Аркаша отвела взгляд от маленьких проницательных глаз Гучи.
– Тетя Оля не очень хороший человек, – пробормотала она.
– Эта женщина отвратительный человек! – Скунс от негодования клацнул зубами. – Но проблема в том, что только она и была рядом с тобой. Черт бы ее побрал… Понимаю, ты ее любила. Это нормально… Ох, знала бы ты, как я ее теперь ненавижу. Что же она сотворила с тобой, детка?
– Ну… – Аркаша дернула плечами, будто это и вовсе ее не волновало. – Она просто была рядом. Всегда.
Гуча тяжело вздохнул и помотал маленькой головкой.
– Одобрение. Мы жаждем его. И сильнее жаждем получить его от кого-то особенного. – Скунс залез на колени девушки и, приподнявшись, уперся лапками в ее плечо. – А когда не получаем от этого особенного для нас существа даже простецкого одобрения, становится больно. Тебе нужно избавиться от этого груза. Оставить позади эти воспоминания вместе с Ольгой Захаровой.
– Но, Гуча, – Аркаша повернулась к скунсу и, улыбнувшись, погладила его, – она ведь итак позади. Она отказалась от меня. Поэтому я здесь. Это все позади. Где-то там, далеко. И тетя Оля далеко.
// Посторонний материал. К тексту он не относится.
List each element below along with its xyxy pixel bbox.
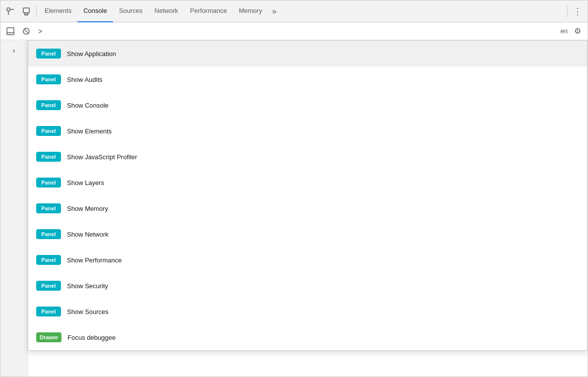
toolbar-divider-1	[36, 5, 37, 17]
clear-console-button[interactable]	[18, 23, 34, 39]
panel-badge: Panel	[36, 49, 61, 59]
device-toggle-button[interactable]	[18, 3, 34, 19]
tab-list: Elements Console Sources Network Perform…	[39, 0, 565, 22]
list-item[interactable]: Panel Show Security	[28, 273, 587, 299]
dropdown-item-label: Show Memory	[67, 205, 108, 212]
tab-elements[interactable]: Elements	[39, 0, 77, 22]
drawer-badge: Drawer	[36, 332, 61, 342]
dropdown-item-label: Focus debuggee	[67, 334, 116, 341]
panel-badge: Panel	[36, 255, 61, 265]
dropdown-item-label: Show Elements	[67, 127, 112, 135]
drawer-toggle-button[interactable]	[2, 23, 18, 39]
command-dropdown: Panel Show Application Panel Show Audits…	[28, 40, 588, 351]
tab-console[interactable]: Console	[77, 0, 113, 22]
svg-rect-6	[7, 28, 14, 35]
top-toolbar: Elements Console Sources Network Perform…	[0, 0, 588, 22]
panel-badge: Panel	[36, 126, 61, 136]
devtools-window: Elements Console Sources Network Perform…	[0, 0, 588, 377]
main-area: › Panel Show Application Panel Show Audi…	[0, 40, 588, 377]
expand-sidebar-button[interactable]: ›	[10, 44, 17, 57]
dropdown-item-label: Show JavaScript Profiler	[67, 153, 137, 161]
svg-rect-3	[23, 8, 29, 13]
panel-badge: Panel	[36, 100, 61, 110]
console-toolbar: > en ⚙	[0, 22, 588, 40]
dropdown-item-label: Show Network	[67, 231, 109, 238]
panel-badge: Panel	[36, 281, 61, 291]
console-input-area[interactable]: >	[34, 27, 561, 35]
list-item[interactable]: Panel Show Application	[28, 41, 587, 66]
list-item[interactable]: Panel Show Performance	[28, 247, 587, 273]
three-dots-menu-button[interactable]: ⋮	[570, 3, 586, 19]
list-item[interactable]: Panel Show JavaScript Profiler	[28, 144, 587, 170]
console-filter-label: en	[561, 27, 568, 35]
console-settings-button[interactable]: ⚙	[570, 23, 586, 39]
toolbar-divider-2	[567, 5, 568, 17]
gear-icon: ⚙	[574, 26, 581, 36]
list-item[interactable]: Panel Show Memory	[28, 195, 587, 221]
dropdown-item-label: Show Performance	[67, 256, 122, 264]
list-item[interactable]: Panel Show Sources	[28, 299, 587, 324]
panel-badge: Panel	[36, 74, 61, 84]
left-sidebar: ›	[0, 40, 28, 377]
list-item[interactable]: Panel Show Audits	[28, 66, 587, 92]
dropdown-item-label: Show Security	[67, 282, 108, 290]
dropdown-item-label: Show Audits	[67, 76, 103, 83]
panel-badge: Panel	[36, 152, 61, 162]
list-item[interactable]: Panel Show Network	[28, 221, 587, 247]
panel-badge: Panel	[36, 307, 61, 316]
tab-performance[interactable]: Performance	[184, 0, 233, 22]
toolbar-right: ⋮	[570, 3, 586, 19]
dots-icon: ⋮	[573, 6, 583, 17]
dropdown-item-label: Show Layers	[67, 179, 104, 187]
tab-memory[interactable]: Memory	[233, 0, 268, 22]
tab-more-button[interactable]: »	[268, 0, 281, 22]
svg-rect-0	[7, 8, 10, 11]
panel-badge: Panel	[36, 229, 61, 239]
list-item[interactable]: Drawer Focus debuggee	[28, 324, 587, 350]
list-item[interactable]: Panel Show Layers	[28, 170, 587, 195]
dropdown-item-label: Show Sources	[67, 308, 109, 315]
tab-sources[interactable]: Sources	[113, 0, 149, 22]
list-item[interactable]: Panel Show Console	[28, 92, 587, 118]
content-area: Panel Show Application Panel Show Audits…	[28, 40, 588, 377]
prompt-chevron: >	[38, 27, 42, 35]
svg-line-10	[24, 29, 28, 33]
panel-badge: Panel	[36, 203, 61, 213]
dropdown-item-label: Show Console	[67, 102, 109, 109]
tab-network[interactable]: Network	[149, 0, 184, 22]
list-item[interactable]: Panel Show Elements	[28, 118, 587, 144]
inspect-element-button[interactable]	[2, 3, 18, 19]
dropdown-item-label: Show Application	[67, 50, 116, 58]
panel-badge: Panel	[36, 178, 61, 188]
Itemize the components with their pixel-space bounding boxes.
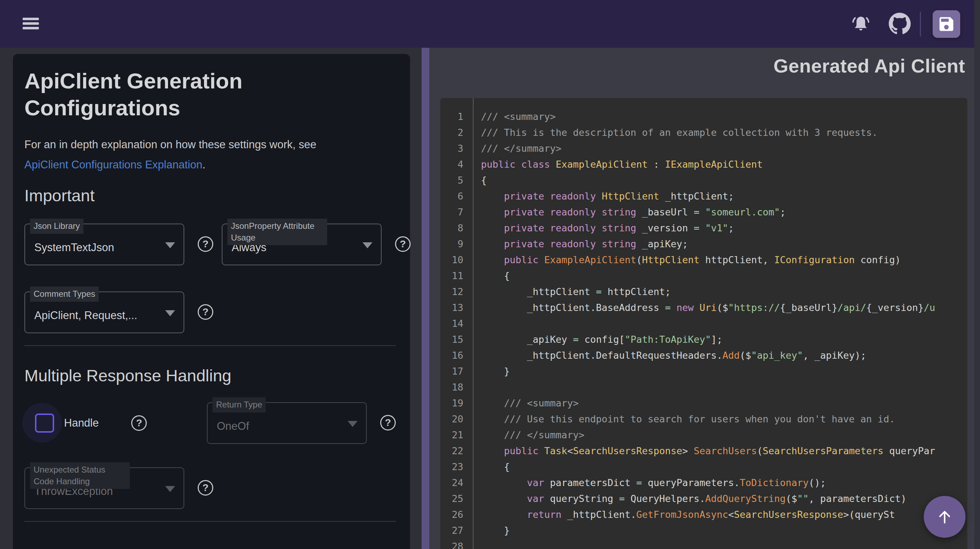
multiple-response-handling-row: Handle ? Return Type OneOf ? [24, 402, 396, 444]
notifications-bell-icon[interactable] [850, 13, 872, 35]
preview-panel: Generated Api Client 1/// <summary>2/// … [430, 48, 974, 549]
intro-suffix: . [202, 159, 205, 171]
app-window: ApiClient Generation Configurations For … [0, 0, 980, 549]
save-button[interactable] [932, 10, 960, 38]
return-type-value: OneOf [217, 420, 249, 433]
important-heading: Important [24, 186, 396, 205]
intro-text: For an in depth explanation on how these… [24, 138, 316, 151]
important-row-1: Json Library SystemTextJson ? JsonProper… [24, 224, 396, 265]
json-library-value: SystemTextJson [34, 241, 114, 254]
config-card: ApiClient Generation Configurations For … [13, 54, 410, 549]
page-scrollbar-track[interactable] [974, 0, 980, 549]
section-divider [24, 345, 396, 346]
topbar-divider [920, 12, 921, 37]
unexpected-status-code-handling-label: Unexpected Status Code Handling [30, 462, 130, 489]
arrow-up-icon [934, 506, 955, 527]
unexpected-status-row: Unexpected Status Code Handling ThrowExc… [24, 467, 396, 509]
handle-checkbox-group: Handle ? [24, 402, 207, 444]
return-type-select: Return Type OneOf [207, 402, 367, 444]
config-drawer: ApiClient Generation Configurations For … [0, 48, 422, 549]
json-library-select[interactable]: Json Library SystemTextJson [24, 224, 184, 265]
return-type-label: Return Type [213, 397, 266, 412]
important-row-2: Comment Types ApiClient, Request,... ? [24, 291, 396, 333]
top-app-bar [0, 0, 980, 48]
section-divider [24, 521, 396, 522]
hamburger-menu-icon[interactable] [22, 18, 40, 30]
unexpected-status-code-handling-select: Unexpected Status Code Handling ThrowExc… [24, 467, 184, 509]
chevron-down-icon [363, 242, 372, 248]
chevron-down-icon [165, 486, 175, 492]
handle-checkbox[interactable] [35, 414, 54, 433]
handle-help-icon[interactable]: ? [131, 415, 147, 431]
multiple-response-handling-heading: Multiple Response Handling [24, 366, 396, 385]
return-type-help-icon[interactable]: ? [380, 415, 396, 431]
jsonproperty-attribute-usage-help-icon[interactable]: ? [395, 236, 410, 252]
chevron-down-icon [348, 421, 358, 427]
generated-code-block: 1/// <summary>2/// This is the descripti… [440, 98, 967, 549]
github-icon[interactable] [889, 13, 911, 35]
chevron-down-icon [165, 310, 175, 316]
unexpected-status-code-help-icon[interactable]: ? [198, 480, 213, 496]
save-floppy-icon [937, 15, 956, 33]
scroll-to-top-button[interactable] [924, 496, 966, 538]
chevron-down-icon [165, 242, 175, 248]
json-library-label: Json Library [30, 219, 83, 234]
intro-paragraph: For an in depth explanation on how these… [24, 134, 378, 175]
code-lines: 1/// <summary>2/// This is the descripti… [440, 98, 967, 549]
config-title: ApiClient Generation Configurations [24, 68, 279, 122]
comment-types-help-icon[interactable]: ? [198, 304, 213, 320]
comment-types-value: ApiClient, Request,... [34, 309, 137, 322]
handle-checkbox-label: Handle [64, 417, 99, 430]
jsonproperty-attribute-usage-label: JsonProperty Attribute Usage [228, 219, 327, 245]
json-library-help-icon[interactable]: ? [198, 236, 213, 252]
drawer-scrollbar-thumb[interactable] [422, 48, 430, 549]
comment-types-select[interactable]: Comment Types ApiClient, Request,... [24, 291, 184, 333]
comment-types-label: Comment Types [30, 286, 99, 301]
configurations-explanation-link[interactable]: ApiClient Configurations Explanation [24, 159, 202, 171]
jsonproperty-attribute-usage-select[interactable]: JsonProperty Attribute Usage Always [222, 224, 382, 265]
preview-title: Generated Api Client [430, 55, 965, 77]
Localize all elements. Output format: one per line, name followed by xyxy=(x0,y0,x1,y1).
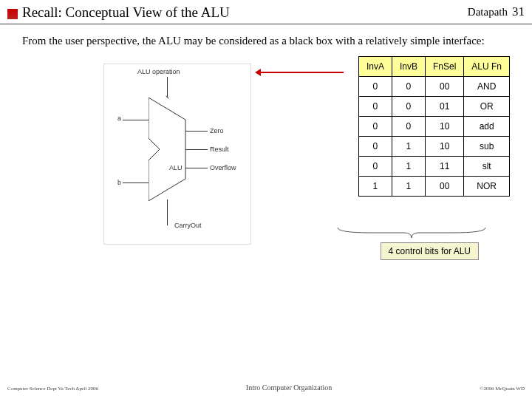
label-a: a xyxy=(117,115,121,122)
footer-center: Intro Computer Organization xyxy=(246,383,332,392)
label-alu-operation: ALU operation xyxy=(137,68,180,75)
table-row: 0000AND xyxy=(358,77,509,97)
table-header-row: InvA InvB FnSel ALU Fn xyxy=(358,57,509,77)
caption-box: 4 control bits for ALU xyxy=(381,242,479,260)
arrow-icon xyxy=(255,69,344,76)
line-carryout xyxy=(167,200,168,225)
table-row: 0001OR xyxy=(358,97,509,117)
line-overflow xyxy=(185,168,208,168)
footer-right: ©2006 McQuain WD xyxy=(480,386,525,392)
line-result xyxy=(185,149,208,150)
function-table: InvA InvB FnSel ALU Fn 0000AND 0001OR 00… xyxy=(358,56,510,197)
footer-left: Computer Science Dept Va Tech April 2006 xyxy=(7,386,98,392)
th-fnsel: FnSel xyxy=(425,57,463,77)
page-number: 31 xyxy=(512,4,525,19)
label-b: b xyxy=(117,179,121,186)
label-zero: Zero xyxy=(210,127,224,134)
th-inva: InvA xyxy=(358,57,392,77)
title-group: Recall: Conceptual View of the ALU xyxy=(7,4,230,21)
section-label: Datapath xyxy=(468,6,508,18)
table-row: 0111slt xyxy=(358,157,509,177)
slide-header: Recall: Conceptual View of the ALU Datap… xyxy=(0,0,532,24)
svg-marker-0 xyxy=(149,98,185,201)
label-carryout: CarryOut xyxy=(174,222,202,229)
line-op xyxy=(167,77,168,98)
th-alufn: ALU Fn xyxy=(464,57,510,77)
line-b xyxy=(123,183,149,183)
th-invb: InvB xyxy=(392,57,425,77)
label-result: Result xyxy=(210,146,229,153)
label-overflow: Overflow xyxy=(210,164,236,171)
brace-icon xyxy=(334,226,489,239)
slide-title: Recall: Conceptual View of the ALU xyxy=(22,4,230,21)
label-alu: ALU xyxy=(169,164,183,171)
slide-footer: Computer Science Dept Va Tech April 2006… xyxy=(0,383,532,392)
alu-diagram: ALU operation ALU a b Zero Result Overfl… xyxy=(103,64,251,245)
table-row: 0010add xyxy=(358,117,509,137)
bullet-icon xyxy=(7,9,18,19)
table-row: 1100NOR xyxy=(358,177,509,197)
line-zero xyxy=(185,131,208,132)
content-area: ALU operation ALU a b Zero Result Overfl… xyxy=(0,56,532,307)
line-a xyxy=(123,120,149,120)
table-row: 0110sub xyxy=(358,137,509,157)
header-right: Datapath 31 xyxy=(468,4,525,19)
intro-text: From the user perspective, the ALU may b… xyxy=(0,24,532,56)
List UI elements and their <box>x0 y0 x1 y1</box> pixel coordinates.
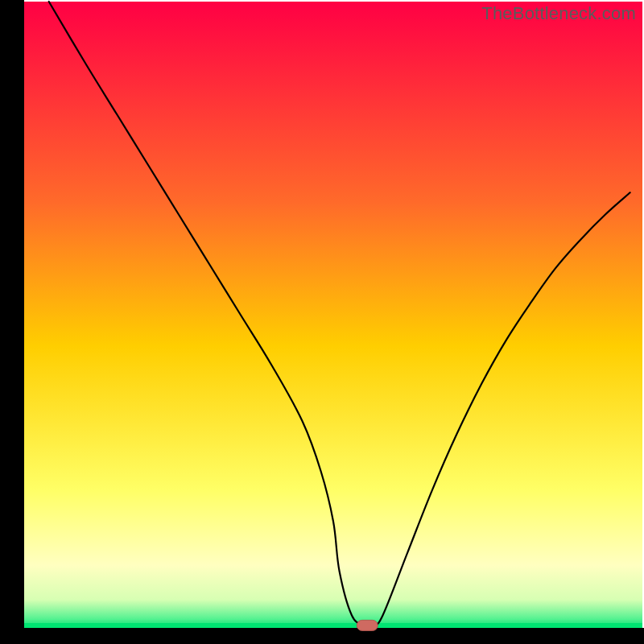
bottleneck-chart: TheBottleneck.com <box>0 0 644 644</box>
chart-svg <box>0 0 644 644</box>
x-axis <box>0 628 644 644</box>
watermark-text: TheBottleneck.com <box>481 3 636 24</box>
plot-area <box>0 0 644 644</box>
gradient-background <box>24 2 642 628</box>
minimum-marker <box>357 620 378 630</box>
y-axis <box>0 0 24 644</box>
baseline-band <box>24 623 642 628</box>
– Но не для тебя. – Гуча отстранился от ласки. – И прекрати улыбаться, когда тебе вовсе не хочется улыбаться! Ты ас в этом. И если бы мы не разговаривали по душам в эти последние дни, я бы, без сомнения, поверил в искренность твоей улыбки. Потому что, пропади все пропадом, но ты и правда умеешь изображать искренность. Выучила эту науку и пользуешься своими способностями, как истинный профессионал. Но, знаешь, от этого так горько! Ясно?! Это вовсе не хорошо! Это вовсе не здорово, что ты умеешь так искусно врать! Не ври мне. Не улыбайся! Покажи настоящие чувства! Чего ты хочешь?
Улыбка Аркаши пропала.
– Может, не стоило откровенничать с тобой? – сухо спросила она. – И раньше тоже? Теперь ты волнуешься. А так бы ты увидел, как я улыбаюсь, и подумал бы, что…
– Что у тебя все отлично, да? – Гуча разозлено пихнул девушку лапкой. – Вот как всегда было? Для всех?! Все вокруг думали, что у хорошей, замечательнейшей во всех отношениях девочки все здорово?!
– В этом смысл. – Аркаше почему-то захотелось сбросить скунса с коленей, но она сдерживалась. – Зачем окружающим знать о моих проблемах?
– Верно. Слишком откровенной быть тоже не стоит. И нужно знать тех, с кем можно без опаски делиться переживаниями. Но скрывать все ПОСТОЯННО? – Гуча задохнулся, будто сама мысль об этом приводила его в ужас. – Держать боль и переживания в себе долгие годы? Да кто с этим вообще может справиться?
– Хорошая девочка, – холодно сообщила Аркаша.
– Да ну?! Скажи мне, хорошая девочка, когда в последний раз ты плакала?
– Плакала? – Аркаша рефлекторно поморщилась. – Хныкалки под запретом. Так тетя Оля говорила. И я согласна с ней. Бессмысленно тратить время на…
– Когда? – повысил голос Гуча. – Когда ты плакала в последний раз?
Аркаша раздраженно поджала губы, но все-таки задумалась.
– Наверное, когда мне три было. Я вообще при тете Оле никогда не плакала.
– А когда ее не было рядом?
– Хныкалки под запретом, – механическим голосом повторила Аркаша.
Гуча безотрывно смотрел на нее некоторое время, а затем издал тихий вопль.
– Бог мой! – ахнул он. – Последний раз в три года?! Нельзя! Нельзя копить все внутри! Ты же живой человек с чувствами и эмоциями! Как ты вообще жила все это время?
Взгляд Аркаши потускнел.
– А что бы изменилось? – тихо спросила она. – Если бы я рыдала по каждому поводу, кричала от обиды или изнывала бы от ярости? Тетя Оля полюбила бы меня тогда? Она бы говорила, что гордится мной, когда приходила с родительских собраний, где меня постоянно хвалили? Или обнимала бы меня, радуясь моим победам? Или ходила бы гулять со мной в зоопарк и в кино? Она бы… – Аркаша сглотнула, – … похвалила бы меня за рисунок жирафа?.. Бессмысленно. Я уже привыкла скрывать свои чувства.